**TASK TO COMPLETE:** Images appear in the records below; leave them out and repeat everything else exactly.

■ ■ ■ ■

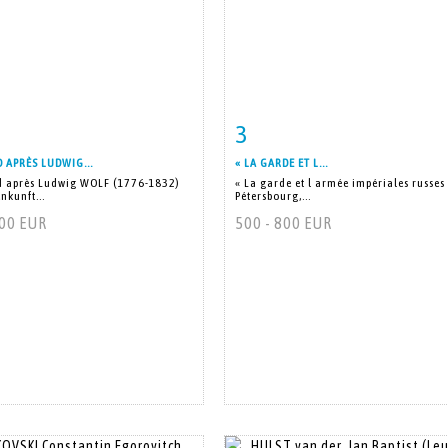
3
 détaillée
Zoom
Fiche détaillée
Zoo
 APRÈS LUDWIG...
« LA GARDE ET L...
 après Ludwig WOLF (1776-1832)
« La garde et l armée impériales russes 
kunft...
Pétersbourg,...
500 EUR
500 - 800 EUR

■ ■ ■ ■

**ANSWER TO THIS EXERCISE:**
3
 détaillée
Zoom
Fiche détaillée
Zoo
 APRÈS LUDWIG...
« LA GARDE ET L...
 après Ludwig WOLF (1776-1832)
« La garde et l armée impériales russes 
kunft...
Pétersbourg,...
500 EUR
500 - 800 EUR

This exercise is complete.